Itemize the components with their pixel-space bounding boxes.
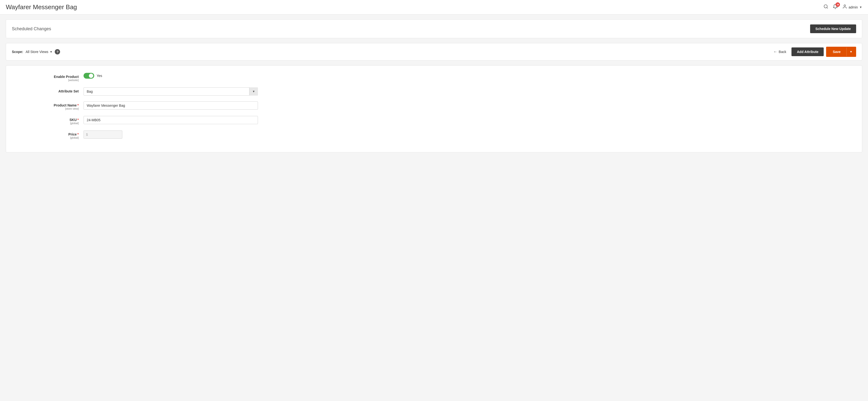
sku-sub-label: [global] bbox=[16, 122, 79, 125]
attribute-set-label-group: Attribute Set bbox=[16, 87, 84, 93]
scope-dropdown-chevron-icon: ▼ bbox=[50, 51, 53, 53]
product-name-row: Product Name* [store view] bbox=[16, 101, 852, 110]
sku-input[interactable] bbox=[84, 116, 258, 124]
notification-bell-wrap[interactable]: 39 bbox=[833, 4, 838, 10]
sku-label: SKU* bbox=[16, 118, 79, 122]
scheduled-changes-panel: Scheduled Changes Schedule New Update bbox=[6, 20, 862, 38]
product-form: Enable Product [website] Yes Attribute S… bbox=[6, 65, 862, 153]
svg-line-1 bbox=[827, 7, 828, 8]
price-input[interactable] bbox=[84, 130, 122, 139]
user-menu[interactable]: admin ▼ bbox=[842, 4, 862, 10]
sku-label-group: SKU* [global] bbox=[16, 116, 84, 125]
add-attribute-button[interactable]: Add Attribute bbox=[792, 47, 824, 56]
price-input-wrap: $ bbox=[84, 130, 122, 139]
save-button[interactable]: Save bbox=[827, 47, 846, 56]
product-name-control bbox=[84, 101, 852, 110]
page-header: Wayfarer Messenger Bag 39 bbox=[0, 0, 868, 14]
price-required-star: * bbox=[78, 132, 79, 136]
product-name-required-star: * bbox=[78, 103, 79, 107]
back-button[interactable]: ← Back bbox=[770, 48, 789, 56]
product-name-label-group: Product Name* [store view] bbox=[16, 101, 84, 110]
back-arrow-icon: ← bbox=[773, 49, 777, 54]
sku-row: SKU* [global] bbox=[16, 116, 852, 125]
save-button-group: Save ▼ bbox=[826, 47, 856, 57]
main-content: Scheduled Changes Schedule New Update Sc… bbox=[0, 14, 868, 157]
save-dropdown-chevron-icon: ▼ bbox=[849, 50, 852, 54]
price-control: $ bbox=[84, 130, 852, 139]
svg-point-2 bbox=[844, 5, 846, 6]
scope-label: Scope: bbox=[12, 50, 23, 54]
header-actions: 39 admin ▼ bbox=[824, 4, 862, 10]
search-icon[interactable] bbox=[824, 4, 828, 10]
product-name-sub-label: [store view] bbox=[16, 107, 79, 110]
price-symbol: $ bbox=[86, 133, 88, 136]
sku-required-star: * bbox=[78, 118, 79, 122]
enable-product-row: Enable Product [website] Yes bbox=[16, 73, 852, 81]
scope-value: All Store Views bbox=[26, 50, 49, 54]
product-name-input[interactable] bbox=[84, 101, 258, 110]
toolbar-right: ← Back Add Attribute Save ▼ bbox=[770, 47, 856, 57]
enable-product-label: Enable Product bbox=[16, 75, 79, 79]
user-avatar-icon bbox=[842, 4, 847, 10]
scope-dropdown[interactable]: All Store Views ▼ bbox=[26, 50, 53, 54]
price-row: Price* [global] $ bbox=[16, 130, 852, 139]
enable-product-toggle[interactable] bbox=[84, 73, 94, 79]
attribute-set-select[interactable]: Bag Default bbox=[84, 87, 258, 96]
enable-product-value: Yes bbox=[97, 74, 102, 78]
attribute-set-label: Attribute Set bbox=[16, 89, 79, 93]
sku-control bbox=[84, 116, 852, 124]
schedule-new-update-button[interactable]: Schedule New Update bbox=[810, 25, 856, 33]
enable-product-toggle-wrap: Yes bbox=[84, 73, 102, 79]
price-label: Price* bbox=[16, 132, 79, 136]
enable-product-label-group: Enable Product [website] bbox=[16, 73, 84, 81]
toggle-slider bbox=[84, 73, 94, 79]
notification-count: 39 bbox=[836, 2, 840, 7]
scheduled-changes-title: Scheduled Changes bbox=[12, 26, 51, 31]
save-dropdown-button[interactable]: ▼ bbox=[846, 47, 856, 56]
attribute-set-select-wrap: Bag Default ▼ bbox=[84, 87, 258, 96]
attribute-set-control: Bag Default ▼ bbox=[84, 87, 852, 96]
page-title: Wayfarer Messenger Bag bbox=[6, 3, 77, 11]
price-label-group: Price* [global] bbox=[16, 130, 84, 139]
user-menu-chevron-icon: ▼ bbox=[859, 6, 862, 9]
help-icon[interactable]: ? bbox=[55, 49, 60, 55]
user-name-label: admin bbox=[848, 5, 858, 9]
price-sub-label: [global] bbox=[16, 136, 79, 139]
toolbar: Scope: All Store Views ▼ ? ← Back Add At… bbox=[6, 43, 862, 61]
toolbar-left: Scope: All Store Views ▼ ? bbox=[12, 49, 60, 55]
enable-product-control: Yes bbox=[84, 73, 852, 79]
enable-product-sub-label: [website] bbox=[16, 79, 79, 81]
attribute-set-row: Attribute Set Bag Default ▼ bbox=[16, 87, 852, 96]
product-name-label: Product Name* bbox=[16, 103, 79, 107]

ASSIGNMENT: Work out how many lines in the data contain "Changes" and state that number with nothing added.

RESPONSE BELOW: 3